Verbatim output of the lines below is required, with the images omitted.
--- Given information Enclosed Below ---
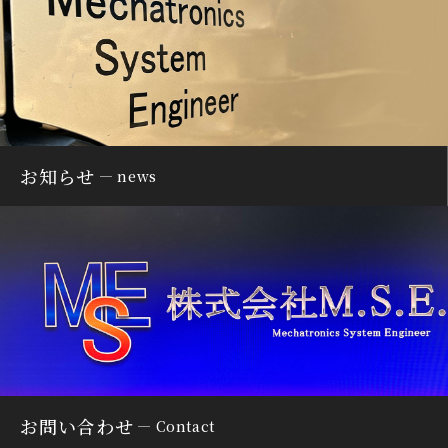
お知らせ
news
お問い合わせ
Contact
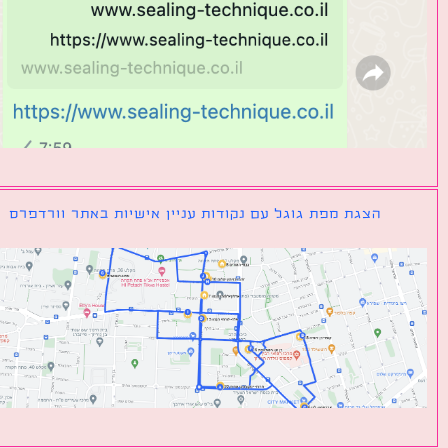
הצגת מפת גוגל עם נקודות עניין אישיות באתר וורדפרס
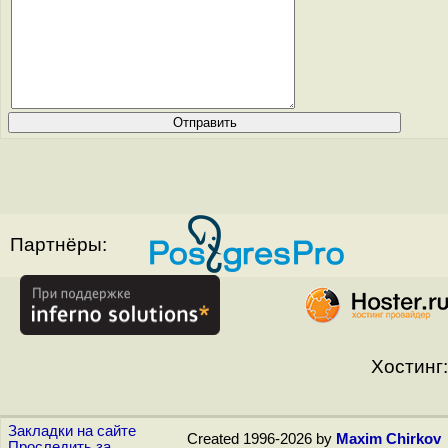
Партнёры:
Хостинг:
Закладки на сайте
Created 1996-2026 by
Maxim Chirkov
Проследить за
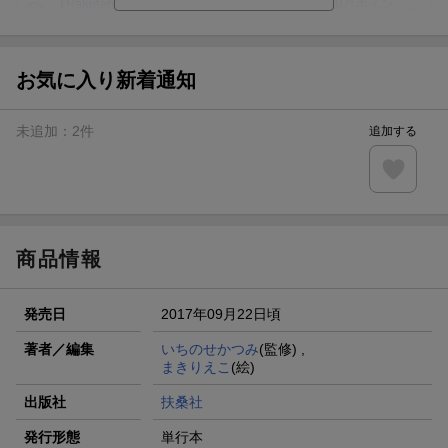
【Rakuten Fashion×楽天ブックス】条件達成で10万ポイン
ト山分け
【スタンプカード】楽天ポイントもらえる＆抽選で豪華景品
が当たる！
お気に入り新着通知
エントリー＆3,000円以上購入で無料データSIM（3GB/月プ
ラン）が当たる！
未追加：
2
件
追加する
楽天モバイル紹介キャンペーンの拡散で300円OFFクーポン
進呈
条件達成で楽天限定・宝塚歌劇 宙組貸切公演ペアチケット
が当たる
商品情報
発売日
2017年09月22日頃
著者／編集
いちのせかつみ
(監修) ,
まきりえこ
(絵)
出版社
扶桑社
発行形態
単行本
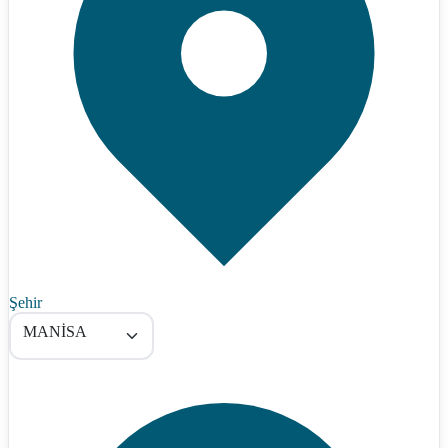
Şehir
MANİSA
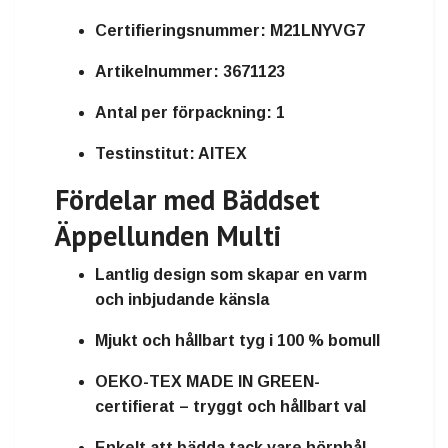
Certifieringsnummer:
M21LNYVG7
Artikelnummer:
3671123
Antal per förpackning:
1
Testinstitut:
AITEX
Fördelar med Bäddset
Äppellunden Multi
Lantlig design som skapar en varm
och inbjudande känsla
Mjukt och hållbart tyg i 100 % bomull
OEKO-TEX MADE IN GREEN-
certifierat – tryggt och hållbart val
Enkelt att bädda tack vare hörnhål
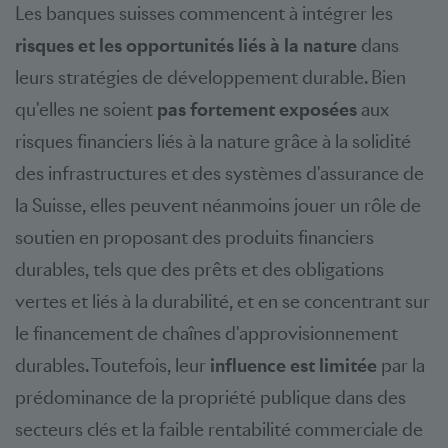
Les banques suisses commencent à intégrer les
risques et les opportunités liés à la nature
dans
leurs stratégies de développement durable. Bien
qu'elles ne soient
pas fortement exposées
aux
risques financiers liés à la nature grâce à la solidité
des infrastructures et des systèmes d'assurance de
la Suisse, elles peuvent néanmoins jouer un rôle de
soutien en proposant des produits financiers
durables, tels que des prêts et des obligations
vertes et liés à la durabilité, et en se concentrant sur
le financement de chaînes d'approvisionnement
durables. Toutefois, leur
influence est limitée
par la
prédominance de la propriété publique dans des
secteurs clés et la faible rentabilité commerciale de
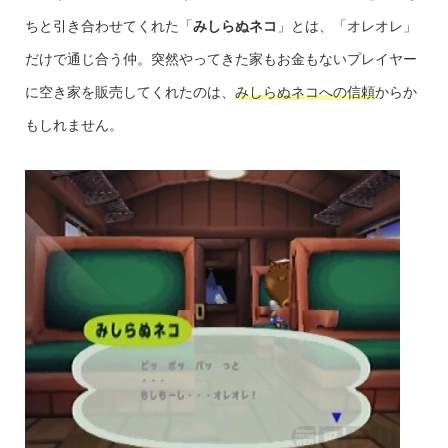
ちと引き合わせてくれた「
みしらぬネコ
」とは、「オレオレ」
だけで通じ合う仲。突然やってきた家もお金もないプレイヤー
に空き家を販売してくれたのは、
みしらぬネコへの信頼
からか
もしれません。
--- End of Enclosed Given information ---
Answer space
お知らせ
news
お問い合わせ
Contact
הצגת מפת גוגל עם נקודות עניין אישיות באתר וורדפרס
Партнёры:
Хостинг:
Закладки на сайте
Created 1996-2026 by
Maxim Chirkov
Проследить за
【Rakuten Fashion×楽天ブックス】条件達成で10万ポイン
ト山分け
【スタンプカード】楽天ポイントもらえる＆抽選で豪華景品
が当たる！
お気に入り新着通知
エントリー＆3,000円以上購入で無料データSIM（3GB/月プ
ラン）が当たる！
未追加：
2
件
追加する
楽天モバイル紹介キャンペーンの拡散で300円OFFクーポン
進呈
条件達成で楽天限定・宝塚歌劇 宙組貸切公演ペアチケット
が当たる
商品情報
発売日
2017年09月22日頃
著者／編集
いちのせかつみ
(監修) ,
まきりえこ
(絵)
出版社
扶桑社
発行形態
単行本
Şehir
MANİSA
Certifieringsnummer:
M21LNYVG7
Artikelnummer:
3671123
Antal per förpackning:
1
Testinstitut:
AITEX
Fördelar med Bäddset
Äppellunden Multi
Lantlig design som skapar en varm
och inbjudande känsla
Mjukt och hållbart tyg i 100 % bomull
OEKO-TEX MADE IN GREEN-
certifierat – tryggt och hållbart val
Enkelt att bädda tack vare hörnhål
Les banques suisses commencent à intégrer les
risques et les opportunités liés à la nature
dans
leurs stratégies de développement durable. Bien
qu'elles ne soient
pas fortement exposées
aux
risques financiers liés à la nature grâce à la solidité
des infrastructures et des systèmes d'assurance de
la Suisse, elles peuvent néanmoins jouer un rôle de
soutien en proposant des produits financiers
durables, tels que des prêts et des obligations
vertes et liés à la durabilité, et en se concentrant sur
le financement de chaînes d'approvisionnement
durables. Toutefois, leur
influence est limitée
par la
prédominance de la propriété publique dans des
secteurs clés et la faible rentabilité commerciale de
ちと引き合わせてくれた「
みしらぬネコ
」とは、「オレオレ」
だけで通じ合う仲。突然やってきた家もお金もないプレイヤー
に空き家を販売してくれたのは、
みしらぬネコへの信頼
からか
もしれません。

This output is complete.